Automatic processing of text data

NPFL098 / ATKL00345

Pavel Straňák

stranak@ufal.mff.cuni.cz

úterý 10.40–13.50
Malostranské nám. 25, SU1

18. 4. 2017

Text Encodings

A way to encode characters od a natural language into a simple set of symbols useful for storing and moving around. Usually it means into binary encoding.

Binary encoding are quite old: Yijing (I Ching/易经); Leibniz created the one we currently use.

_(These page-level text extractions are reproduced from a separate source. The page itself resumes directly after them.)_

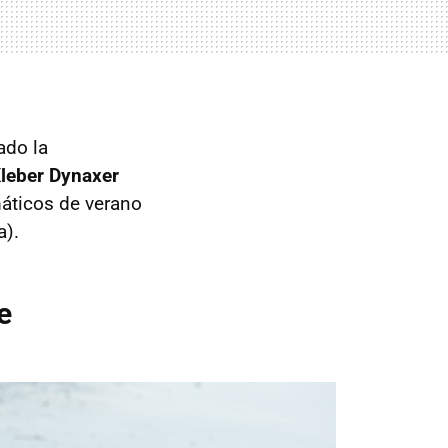
ado la
leber Dynaxer
áticos de verano
a).
e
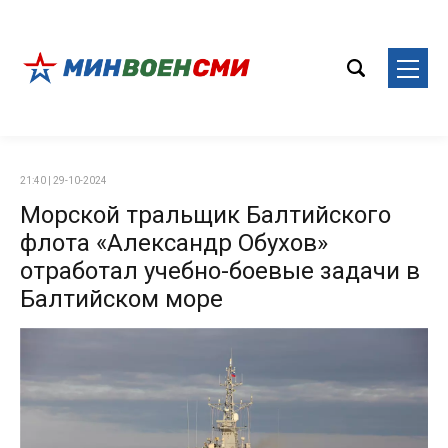
21:40 | 29-10-2024
Морской тральщик Балтийского
флота «Александр Обухов»
отработал учебно-боевые задачи в
Балтийском море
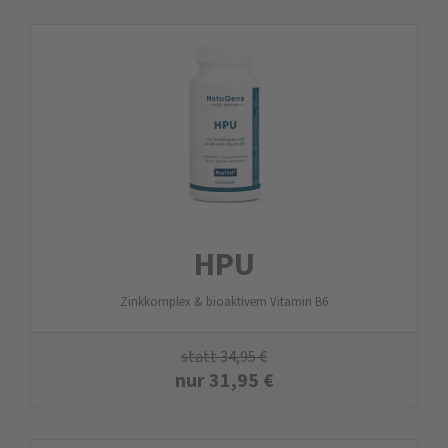
HPU
Zinkkomplex & bioaktivem Vitamin B6
statt
34,95
€
nur
31,95
€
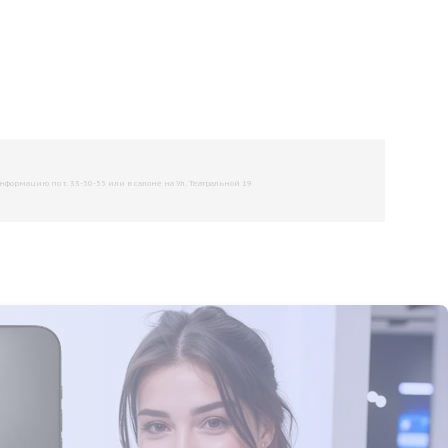
рмацию по т. 33-50-55 или в салоне на Ул. Театральной 19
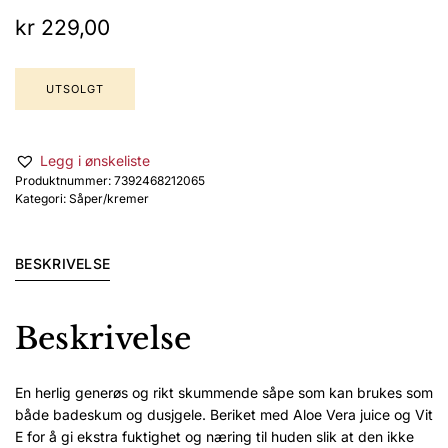
kr
229,00
UTSOLGT
Legg i ønskeliste
Produktnummer:
7392468212065
Kategori:
Såper/kremer
BESKRIVELSE
Beskrivelse
En herlig generøs og rikt skummende såpe som kan brukes som
både badeskum og dusjgele. Beriket med Aloe Vera juice og Vit
E for å gi ekstra fuktighet og næring til huden slik at den ikke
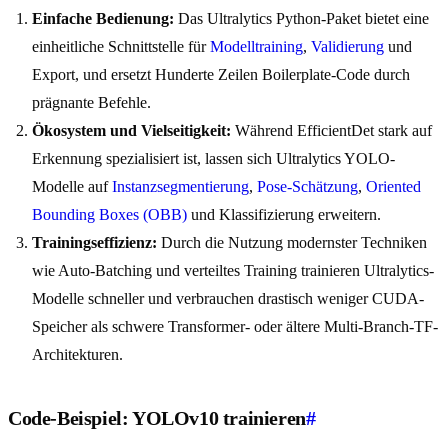
Einfache Bedienung:
Das Ultralytics Python-Paket bietet eine
einheitliche Schnittstelle für
Modelltraining
,
Validierung
und
Export, und ersetzt Hunderte Zeilen Boilerplate-Code durch
prägnante Befehle.
Ökosystem und Vielseitigkeit:
Während EfficientDet stark auf
Erkennung spezialisiert ist, lassen sich Ultralytics YOLO-
Modelle auf
Instanzsegmentierung
,
Pose-Schätzung
,
Oriented
Bounding Boxes (OBB)
und Klassifizierung erweitern.
Trainingseffizienz:
Durch die Nutzung modernster Techniken
wie Auto-Batching und verteiltes Training trainieren Ultralytics-
Modelle schneller und verbrauchen drastisch weniger CUDA-
Speicher als schwere Transformer- oder ältere Multi-Branch-TF-
Architekturen.
Code-Beispiel: YOLOv10 trainieren
#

7 bit encoding – ASCII (1950s-60s) – control characters + a-zA-Z0-9
8 bit encodings (1970s-90s, unfortunatelly even today) – ASCII + 128 more characters; regional, operating system (unix, dos, win, mac), and other varieties
More bits for complex characters (Chinese, Japanese, ...)
- also many varieties
Until Unicode came to solve this mess.

Use iconv to convert between encodings.

Unicode – Terminology

Unicode

Mapping of any characters to unique numbers. Independent of platforms, programming languages, natural languages, etc.

Character

unit of (written) language representation; abstraction. Not the concrete written glyph

Composition/Decomposition of characters

A character can be equivalent to a sequence of one or more other characters. Composition/decomposition converts between these equivalent representations.

Diacritic

A mark applied or attached to a symbol to create a new symbol that represents a modified or new value. (2) It need not change a character's value. See Unicode Glossary

Glyph

A way to write a character. Its representation. There may be several glyphsg for a character (e.g. oldstyle, standard and tabular digits).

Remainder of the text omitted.